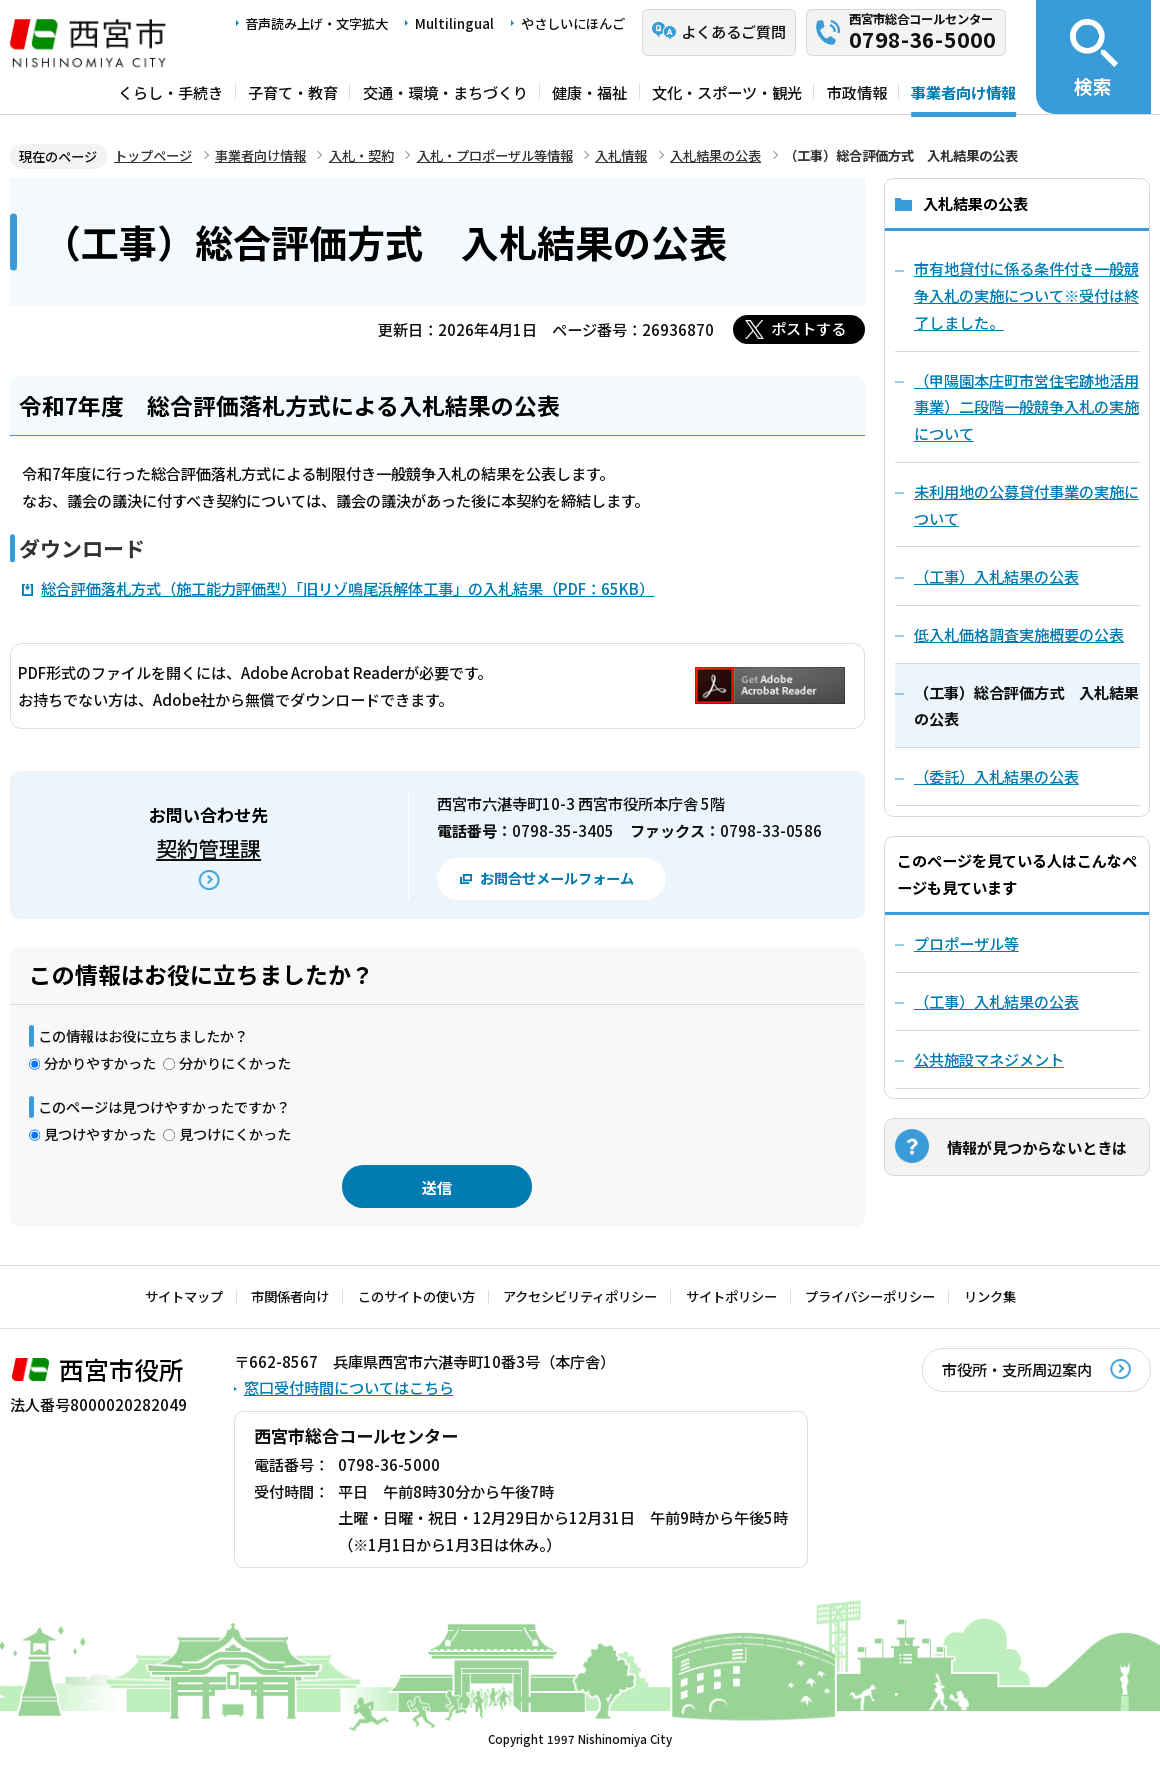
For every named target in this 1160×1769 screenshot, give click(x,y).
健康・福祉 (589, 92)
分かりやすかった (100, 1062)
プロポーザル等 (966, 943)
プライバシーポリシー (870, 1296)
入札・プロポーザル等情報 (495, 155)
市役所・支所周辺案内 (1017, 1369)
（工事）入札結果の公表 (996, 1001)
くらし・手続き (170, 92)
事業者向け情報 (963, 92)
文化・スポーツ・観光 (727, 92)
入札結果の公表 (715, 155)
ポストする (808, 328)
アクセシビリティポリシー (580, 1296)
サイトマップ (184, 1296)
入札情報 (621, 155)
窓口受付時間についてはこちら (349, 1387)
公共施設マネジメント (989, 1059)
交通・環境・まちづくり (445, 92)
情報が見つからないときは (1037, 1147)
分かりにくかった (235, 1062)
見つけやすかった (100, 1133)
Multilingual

──────────────────────────────

- [Task prompt]: In the copy, include each entry exactly as written and none of the pictures.

- [Result for this task]:
For every named target in this 1160×1769 screenshot, give click(x,y).
健康・福祉 (589, 92)
分かりやすかった (100, 1062)
プロポーザル等 (966, 943)
プライバシーポリシー (870, 1296)
入札・プロポーザル等情報 (495, 155)
市役所・支所周辺案内 (1017, 1369)
（工事）入札結果の公表 (996, 1001)
くらし・手続き (170, 92)
事業者向け情報 (963, 92)
文化・スポーツ・観光 (727, 92)
入札結果の公表 (715, 155)
ポストする (808, 328)
アクセシビリティポリシー (580, 1296)
サイトマップ (184, 1296)
入札情報 (621, 155)
窓口受付時間についてはこちら (349, 1387)
公共施設マネジメント (989, 1059)
交通・環境・まちづくり (445, 92)
情報が見つからないときは (1037, 1147)
分かりにくかった (235, 1062)
見つけやすかった (100, 1133)
Multilingual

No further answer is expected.